# INSTRUCTIONS FOR THE TASK
So long as no pictures are carried over, output the records below exactly.

[SOURCE MATERIAL]

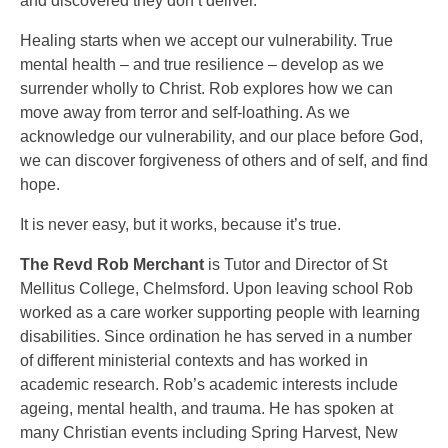
and discovered they don’t deliver.
Healing starts when we accept our vulnerability. True
mental health – and true resilience – develop as we
surrender wholly to Christ. Rob explores how we can
move away from terror and self-loathing. As we
acknowledge our vulnerability, and our place before God,
we can discover forgiveness of others and of self, and find
hope.
It is never easy, but it works, because it’s true.
The Revd Rob Merchant
is Tutor and Director of St
Mellitus College, Chelmsford. Upon leaving school Rob
worked as a care worker supporting people with learning
disabilities. Since ordination he has served in a number
of different ministerial contexts and has worked in
academic research. Rob’s academic interests include
ageing, mental health, and trauma. He has spoken at
many Christian events including Spring Harvest, New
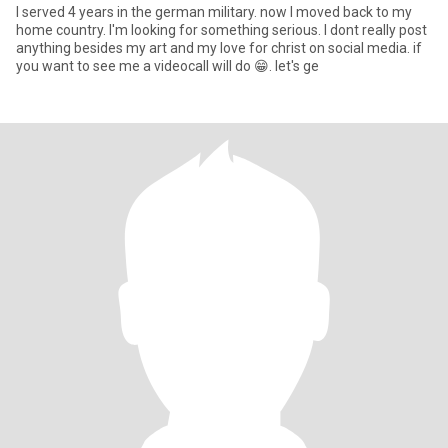
I served 4 years in the german military. now I moved back to my
home country. I'm looking for something serious. I dont really post
anything besides my art and my love for christ on social media. if
you want to see me a videocall will do 😁. let's ge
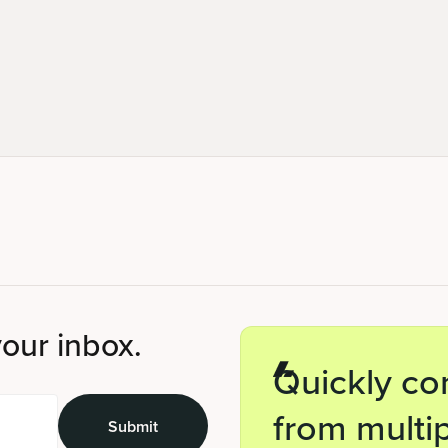
your inbox.
Quickly co
from multip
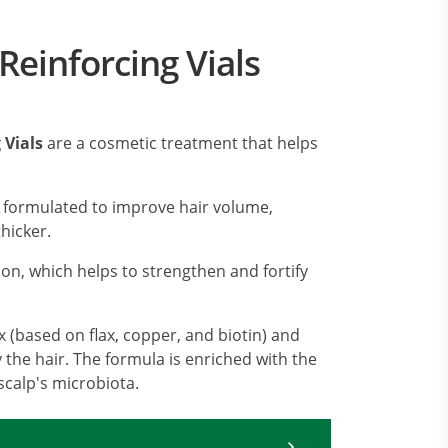
Reinforcing Vials
 Vials
are a cosmetic treatment that helps
 formulated to improve hair volume,
hicker.
con, which helps to strengthen and fortify
 (based on flax, copper, and biotin) and
y the hair. The formula is enriched with the
scalp's microbiota.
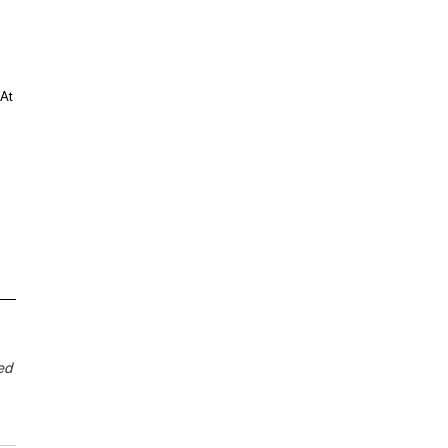
 
At 
ed 
 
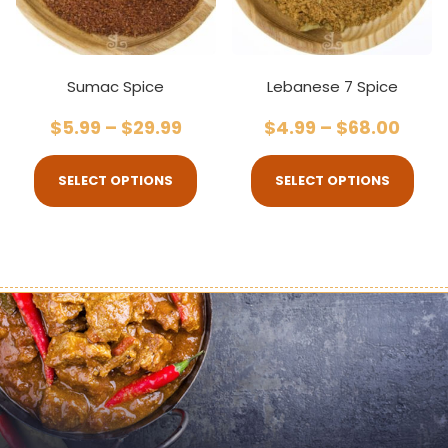
Sumac Spice
Lebanese 7 Spice
$
5.99
–
$
29.99
$
4.99
–
$
68.00
SELECT OPTIONS
SELECT OPTIONS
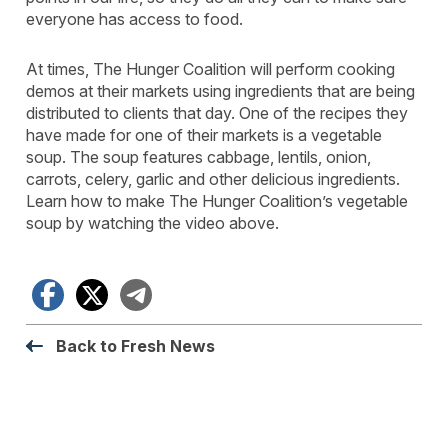
everyone has access to food.
At times, The Hunger Coalition will perform cooking
demos at their markets using ingredients that are being
distributed to clients that day. One of the recipes they
have made for one of their markets is a vegetable
soup. The soup features cabbage, lentils, onion,
carrots, celery, garlic and other delicious ingredients.
Learn how to make The Hunger Coalition’s vegetable
soup by watching the video above.
Facebook
X
Telegram
Back to Fresh News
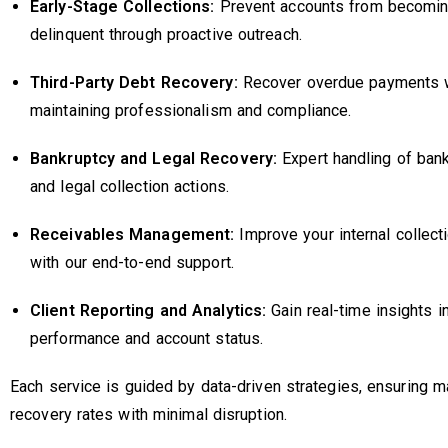
Early-Stage Collections:
Prevent accounts from becomin
delinquent through proactive outreach.
Third-Party Debt Recovery:
Recover overdue payments 
maintaining professionalism and compliance.
Bankruptcy and Legal Recovery:
Expert handling of ban
and legal collection actions.
Receivables Management:
Improve your internal collect
with our end-to-end support.
Client Reporting and Analytics:
Gain real-time insights i
performance and account status.
Each service is guided by data-driven strategies, ensuring
recovery rates with minimal disruption.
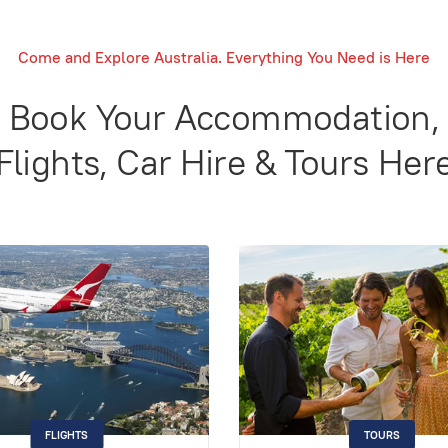
Come and Explore Australia. Everything You Need is Here
Book Your Accommodation,
Flights, Car Hire & Tours Her
FLIGHTS
TOURS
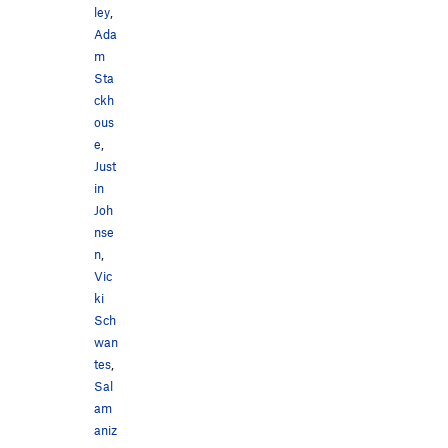
ley
,
Ada
m
Sta
ckh
ous
e
,
Just
in
Joh
nse
n
,
Vic
ki
Sch
wan
tes
,
Sal
am
aniz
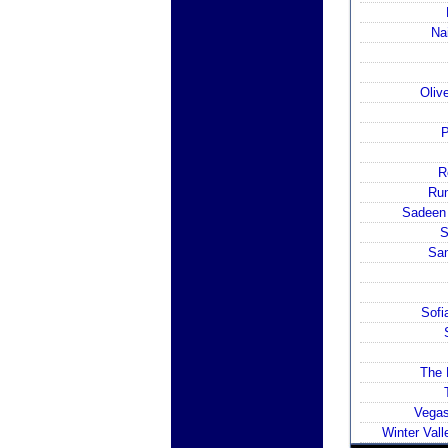
Na
Oliv
P
R
Rum
Sadeen 
S
Sam
Sofi
The 
Vegas
Winter Val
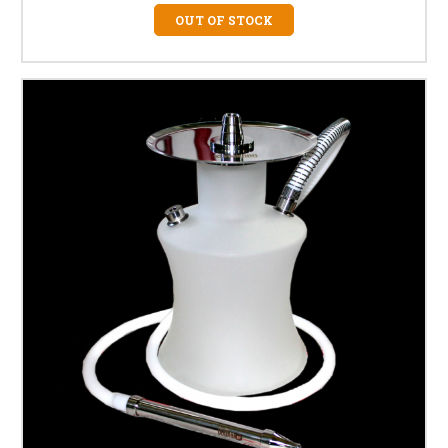
OUT OF STOCK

[/SOURCE MATERIAL]

# ANSWER BOX
and discovered they don’t deliver.
Healing starts when we accept our vulnerability. True
mental health – and true resilience – develop as we
surrender wholly to Christ. Rob explores how we can
move away from terror and self-loathing. As we
acknowledge our vulnerability, and our place before God,
we can discover forgiveness of others and of self, and find
hope.
It is never easy, but it works, because it’s true.
The Revd Rob Merchant
is Tutor and Director of St
Mellitus College, Chelmsford. Upon leaving school Rob
worked as a care worker supporting people with learning
disabilities. Since ordination he has served in a number
of different ministerial contexts and has worked in
academic research. Rob’s academic interests include
ageing, mental health, and trauma. He has spoken at
many Christian events including Spring Harvest, New
I served 4 years in the german military. now I moved back to my
home country. I'm looking for something serious. I dont really post
anything besides my art and my love for christ on social media. if
you want to see me a videocall will do 😁. let's ge
your inbox.
Quickly co
from multip
Reinforcing Vials
 Vials
are a cosmetic treatment that helps
 formulated to improve hair volume,
hicker.
con, which helps to strengthen and fortify
 (based on flax, copper, and biotin) and
y the hair. The formula is enriched with the
scalp's microbiota.
 
At 
ed 
 
Sumac Spice
Lebanese 7 Spice
$
5.99
–
$
29.99
$
4.99
–
$
68.00
SELECT OPTIONS
SELECT OPTIONS
everyone has access to food.
At times, The Hunger Coalition will perform cooking
demos at their markets using ingredients that are being
distributed to clients that day. One of the recipes they
have made for one of their markets is a vegetable
soup. The soup features cabbage, lentils, onion,
carrots, celery, garlic and other delicious ingredients.
Learn how to make The Hunger Coalition’s vegetable
soup by watching the video above.
Facebook
X
Telegram
Back to Fresh News
Early-Stage Collections:
Prevent accounts from becomin
delinquent through proactive outreach.
Third-Party Debt Recovery:
Recover overdue payments 
maintaining professionalism and compliance.
Bankruptcy and Legal Recovery:
Expert handling of ban
and legal collection actions.
Receivables Management:
Improve your internal collect
with our end-to-end support.
Client Reporting and Analytics:
Gain real-time insights i
performance and account status.
Each service is guided by data-driven strategies, ensuring
recovery rates with minimal disruption.
Come and Explore Australia. Everything You Need is Here
Book Your Accommodation,
Flights, Car Hire & Tours Her
FLIGHTS
TOURS
ley
,
Ada
m
Sta
ckh
ous
e
,
Just
in
Joh
nse
n
,
Vic
ki
Sch
wan
tes
,
Sal
am
aniz
Na
Oliv
P
R
Rum
Sadeen 
S
Sam
Sofi
The 
Vegas
Winter Val
OUT OF STOCK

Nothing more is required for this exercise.